Carl stared at him. “I’ve never read it,” he said. “This is the first time I’ve ever opened it.”

“Did you go back home to catch her? Have a fight with her?”

Carl felt as though he was in a play that he had failed to rehearse. None of this was making any
sense
. “I’ve told you—whoever had that row, it wasn’t me and Estelle.”

“Then what were you doing between half past seven and twenty-five to nine?” demanded Finch.

“I drove round to clear my head.” He appealed to Lloyd. “I told you all this last night.”

“You said something happened that you had to think about,” Lloyd said. “But you wouldn’t tell me what. I think you found that diary, left the house, drove round, then turned back and went home again.”

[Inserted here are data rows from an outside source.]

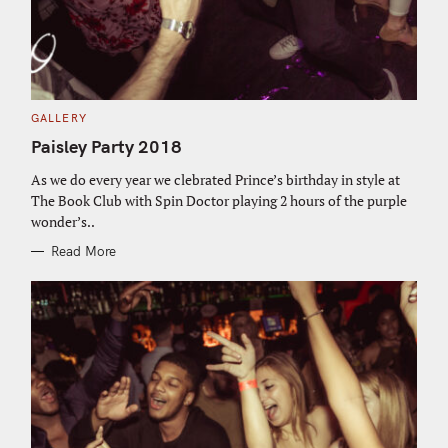
C
GALLERY
A
T
Paisley Party 2018
E
G
O
As we do every year we clebrated Prince’s birthday in style at
R
The Book Club with Spin Doctor playing 2 hours of the purple
I
E
wonder’s..
S
Read More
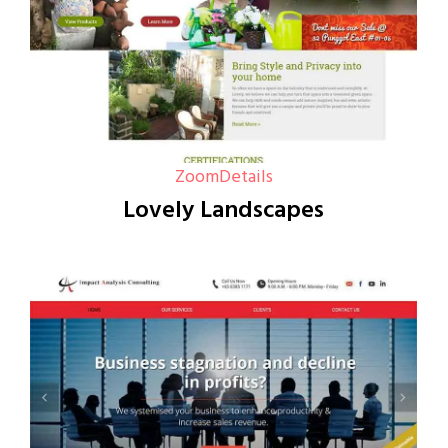
Zoom
Details
Lovely Landscapes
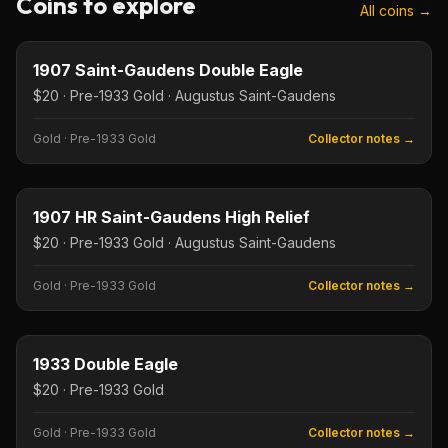
Coins to explore
All coins →
$20
Type image
KEY DATE
1907 Saint-Gaudens Double Eagle
$20 · Pre-1933 Gold · Augustus Saint-Gaudens
Gold
·
Pre-1933 Gold
Collector notes →
$20
Type image
KEY DATE
1907 HR Saint-Gaudens High Relief
$20 · Pre-1933 Gold · Augustus Saint-Gaudens
Gold
·
Pre-1933 Gold
Collector notes →
$20
Type image
KEY DATE
1933 Double Eagle
$20 · Pre-1933 Gold
Gold
·
Pre-1933 Gold
Collector notes →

But this was nonsense. Nonsense. What on earth would make them think that? They couldn’t just accuse people out of the blue, could they? He had never read her diary, he didn’t believe for one moment that she had a lover, he had not had an argument with her, and he had not come back for any reason at all. He had driven around, and then gone to the theater. He told them that for the umpteenth time.

“Did anyone see you driving round?”

Carl looked back at the uncompromising Finch. He doubted very much that anyone had seen him. Driving around was driving around—people didn’t see you. You were doing it because you didn’t want to see people. That was kind of the point of it. “No,” he said. “Not as far as I’m aware.”